3-NT is widely used as a marker of nitrative damage. Here, we found increased expression of 3-NT in dopaminergic neurons in SN of MPTP-treated mice, predominantly co-localized with TH-positive dopaminergic neurons (Figure 5A,B,C). However, diapocynin significantly decreased the MPTP-induced increase in 3-NT in dopaminergic neurons in the SN.
Along with peroxynitrite, levels of 4-HNE, an unsaturated aldehyde generated during lipid peroxidation, were also significantly increased in the SN of PD brains compared to controls . 4-HNE has been demonstrated to block mitochondrial respiration and induce caspase-dependent apoptosis [37, 38]. In our study, we showed increased expression of 4-HNE, a marker of oxidative damage in the SN of MPTP-treated mice, which was colocalized in the cytosol of TH-positive dopaminergic neurons (Figure 5D,E,F). However, diapocynin significantly decreased the amount of 4-HNE in the MPTP-treated SN, indicating that diapocynin acted by attenuating ROS generation.
The lack of an effective therapy to halt the progression of PD has been a longstanding challenge in the field. Administration of a dopamine agonist or levodopa has been the leading treatment for PD symptoms, but these treatments do not affect disease progression. Various putative neuroprotective agents, including glial cell line-derived neurotrophic factor (GDNF), brain-derived neurotrophic factor (BDNF), TGF-β and other small molecule compounds, have been tested in animal models of PD [39, 40]. However, most of these compounds failed in either pre-clinical trials or human trials due to their inability to cross the blood-brain barrier or due to limited bioavailability. Moreover, they also caused adverse side effects. Hence, understanding the mechanism of the disease process and development of a successful neuroprotective therapeutic approach to halt the disease progression are of principal importance in PD research.

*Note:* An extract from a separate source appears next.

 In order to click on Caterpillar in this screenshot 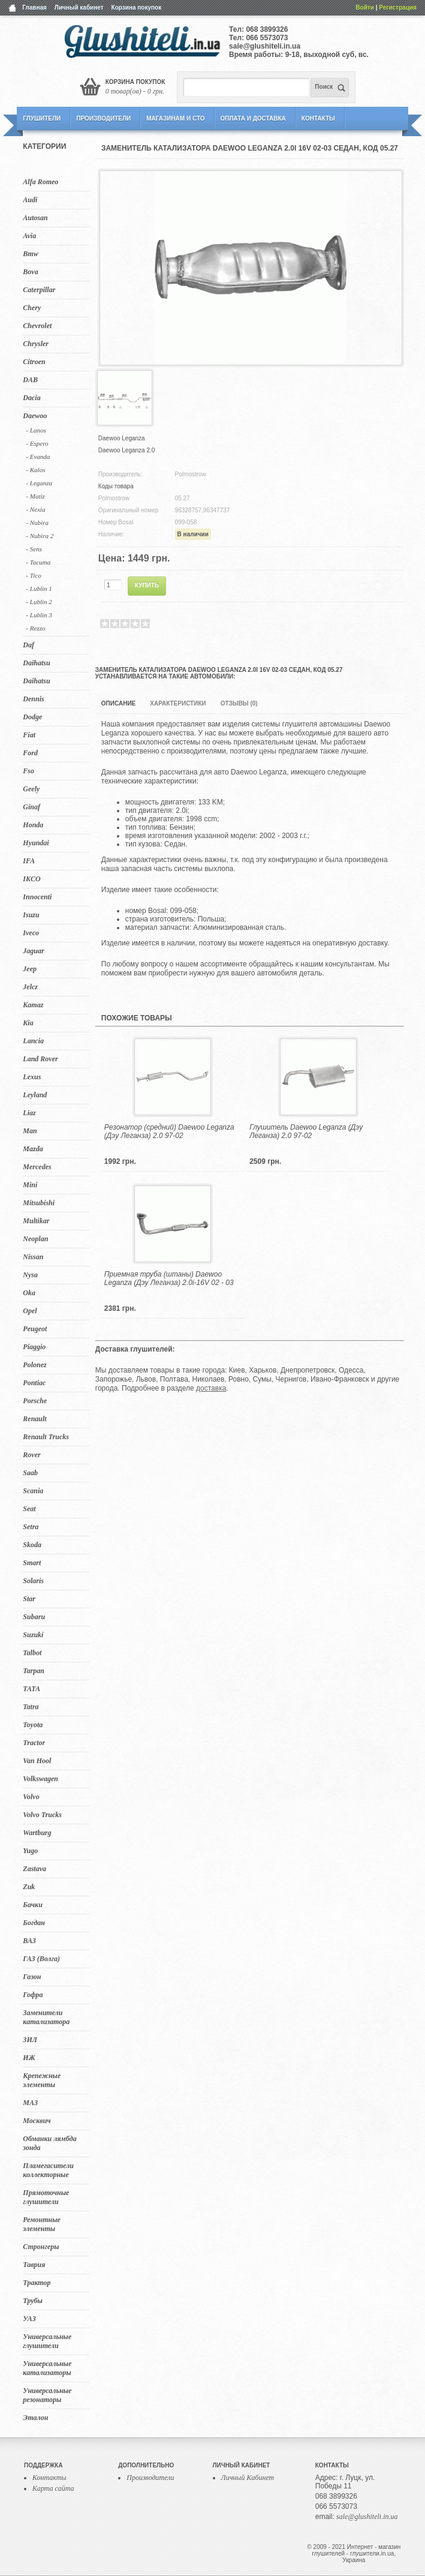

Diapocynin has several advantages compared to other experimental drugs, including its parent compound apocynin. These include: (1) co-treatment of diapocynin and MPTP profoundly attenuated MPTP-induced glial activation and proinflammatory events, (2) diapocynin suppressed oxidative stress in vivo in the SN of MPTP-treated mice, (3) diapocynin treatment improved MPTP-induced behavioral deficits, (4) diapocynin protected TH-positive dopaminergic neurons from MPTP toxicity and restored the level of dopamine and its metabolites, and (5) oral administration of diapocynin on day 4, after the disease has been initiated by MPTP, also restored the levels of striatal dopamine neurotransmitters in MPTP-treated mice, suggesting that diapocynin could attenuate disease progression.
It is noteworthy that diapocynin does not interfere with MPTP metabolism, demonstrating the true neuroprotective effect in the MPTP model. Also, diapocynin is fairly nontoxic, as the mice treated with diapocynin alone (300 mg/kg/day) for 12 days did not show any sign of behavioral imparities and their neurotransmitter levels were not different from the saline-treated control mice (Figures 1E,F,G,H and 8D,E,F). Another advantage is that diapocynin can be administered orally by gavage. Being a lipophilic molecule, diapocynin easily crosses the blood-brain barrier and enters the SN (>1.5 μg/mg tissue) and striatum (>0.9 μg/mg tissue) regions of brain, as detected by LC/MS/MS (Figure 1C and D). We had to use 300 mg/kg oral dose in order to achieve a desired neuroprotective effect. Although the exact reason for the requirement of a high dose of diapocynin is not clear, it is possible that diapocynin rapidly undergoes metabolic degradation similar to apocynin . Nevertheless, future studies are needed to clarify the metabolic fate of diapocynin in vivo. Taken together, our results demonstrate that diapocynin is a promising neuroprotective agent that deserves further exploration for its use in clinical settings.